|By Greg Ness||
|October 18, 2008 11:00 PM EDT||
Greg Ness's Blog
Infrastructure2.0 is the next technology boom. It is already underway. Cisco, F5 Networks, Riverbed and even VMware promise to benefit from this new infrastructure and the level of connectivity intelligence it promises. (More about these companies and others later in this article.)
Cloud computing has become a reality, yet the hype surrounding cloud has started to exceed the laws of physics and economics. The robust cloud (of all software on demand that will replace the enterprise data center) will crash into some of the same barriers and diseconomies that are facing enterprise IT today.
Certainly there will always be a business case for elements of cloud, from Google's pre-enterprise applications to Amazon's popular services and the powerhouse of CRM, HR and other popular cloud services. Yet there are substantial economic barriers to entry based on the nature of today's static infrastructure.
We've seen this collision between new software demands and network infrastructure many times before, as it has powered generations of innovation around TCP/IP, network security and traffic management and optimization.
It has produced a lineup of successful public companies well positioned to lead the next tech boom, which may even be recession-proof. Cisco, F5 Networks, Riverbed and even VMware promise to benefit from this new infrastructure and the level of connectivity intelligence it promises. (More about these companies and others later in this article.)

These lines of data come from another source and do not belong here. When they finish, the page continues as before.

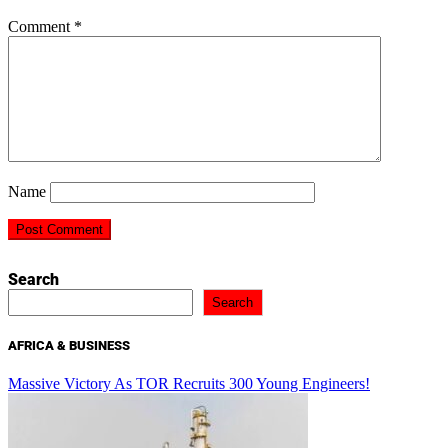
Comment
*
Name
Search
Search
AFRICA & BUSINESS
Massive Victory As TOR Recruits 300 Young Engineers!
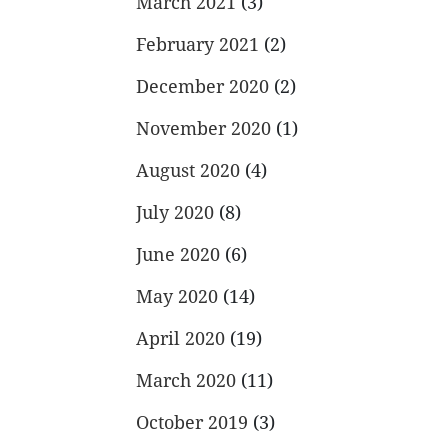
March 2021
(3)
February 2021
(2)
December 2020
(2)
November 2020
(1)
August 2020
(4)
July 2020
(8)
June 2020
(6)
May 2020
(14)
April 2020
(19)
March 2020
(11)
October 2019
(3)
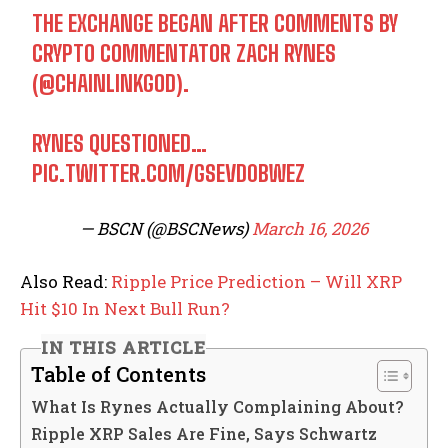
THE EXCHANGE BEGAN AFTER COMMENTS BY
CRYPTO COMMENTATOR ZACH RYNES
(
@CHAINLINKGOD
).
RYNES QUESTIONED…
PIC.TWITTER.COM/GSEVD0BWEZ
— BSCN (@BSCNews)
March 16, 2026
Also Read:
Ripple Price Prediction – Will XRP
Hit $10 In Next Bull Run?
IN THIS ARTICLE
Table of Contents
What Is Rynes Actually Complaining About?
Ripple XRP Sales Are Fine, Says Schwartz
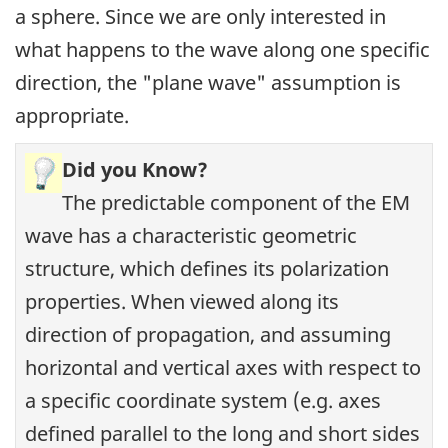
a sphere. Since we are only interested in
what happens to the wave along one specific
direction, the "plane wave" assumption is
appropriate.
Did you Know?
The predictable component of the EM
wave has a characteristic geometric
structure, which defines its polarization
properties. When viewed along its
direction of propagation, and assuming
horizontal and vertical axes with respect to
a specific coordinate system (e.g. axes
defined parallel to the long and short sides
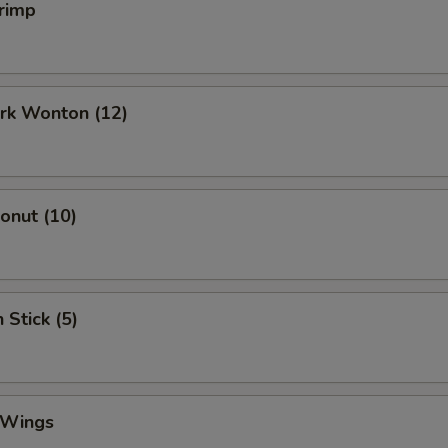
rimp
ork Wonton (12)
Donut (10)
 Stick (5)
 Wings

Static Infrastructure meets Dynamic Systems and Endpoints
I recently wrote about clouds, networks and recessions by taking a macro perspective on the evolution of the network and a coming likely recession. I also cited virtualization security as an example of yet another big bounce between more robust systems and static infrastructure that has slowed technology adoption and created demands for newer and more sophisticated solutions.

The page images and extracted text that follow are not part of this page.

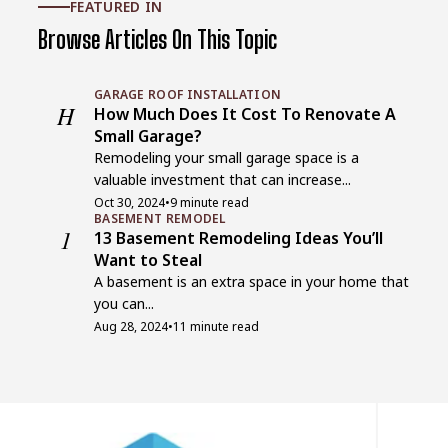
FEATURED IN
Browse Articles On This Topic
GARAGE ROOF INSTALLATION
H
How Much Does It Cost To Renovate A
Small Garage?
Remodeling your small garage space is a
valuable investment that can increase...
Oct 30, 2024
•
9 minute read
BASEMENT REMODEL
1
13 Basement Remodeling Ideas You’ll
Want to Steal
A basement is an extra space in your home that
you can...
Aug 28, 2024
•
11 minute read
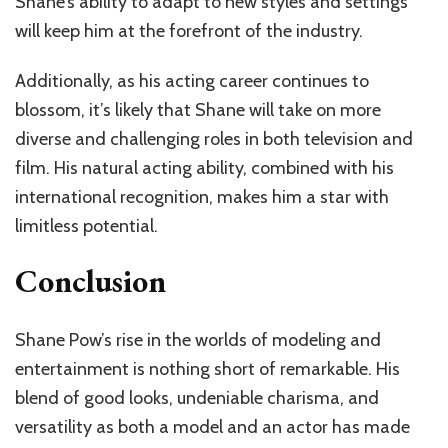
Shane’s ability to adapt to new styles and settings
will keep him at the forefront of the industry.
Additionally, as his acting career continues to
blossom, it’s likely that Shane will take on more
diverse and challenging roles in both television and
film. His natural acting ability, combined with his
international recognition, makes him a star with
limitless potential.
Conclusion
Shane Pow’s rise in the worlds of modeling and
entertainment is nothing short of remarkable. His
blend of good looks, undeniable charisma, and
versatility as both a model and an actor has made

I posited that VMware was a victim of expectations enabled by the promise of the virtualized data center muted with technological limitations its technology partners could not address quickly enough. Clearly the network infrastructure has to evolve to the next level and enable new economies of scale. And I think it will.
Until the current network evolves into a more dynamic infrastructure, all bets are off on the payoffs of pretty much every major IT initiative on the horizon today, including cost-cutting measures that would be employed in order to shrink operating costs without shrinking the network.

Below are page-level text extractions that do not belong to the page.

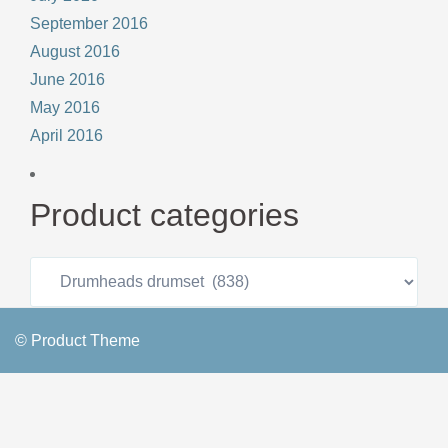
September 2016
August 2016
June 2016
May 2016
April 2016
Product categories
© Product Theme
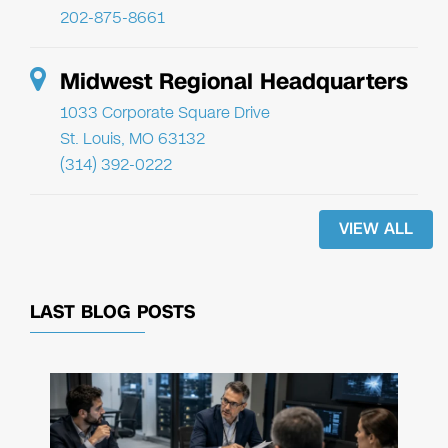
202-875-8661
Midwest Regional Headquarters
1033 Corporate Square Drive
St. Louis, MO 63132
(314) 392-0222
VIEW ALL
LAST BLOG POSTS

Automation and control has been both a key driver and a barrier for the adoption of new technology as well as an enterprise's ability to monetize past investments. Increasingly complex networks are requiring escalating rates of manual intervention. This dynamic will have more impact on IT spending over the next five years than the global recession, because automation is often the best answer to the productivity and expense challenge.
Networks Frequently Start with Reliance on Manual Labor
Decades ago the world's first telecom networks were simple and fairly manageable, at least by today's standards. The population of people who had telephones was lower than the population of people who today have their own blogs. Neighborhoods were also very stable and operators often personally knew many of the people they were connecting.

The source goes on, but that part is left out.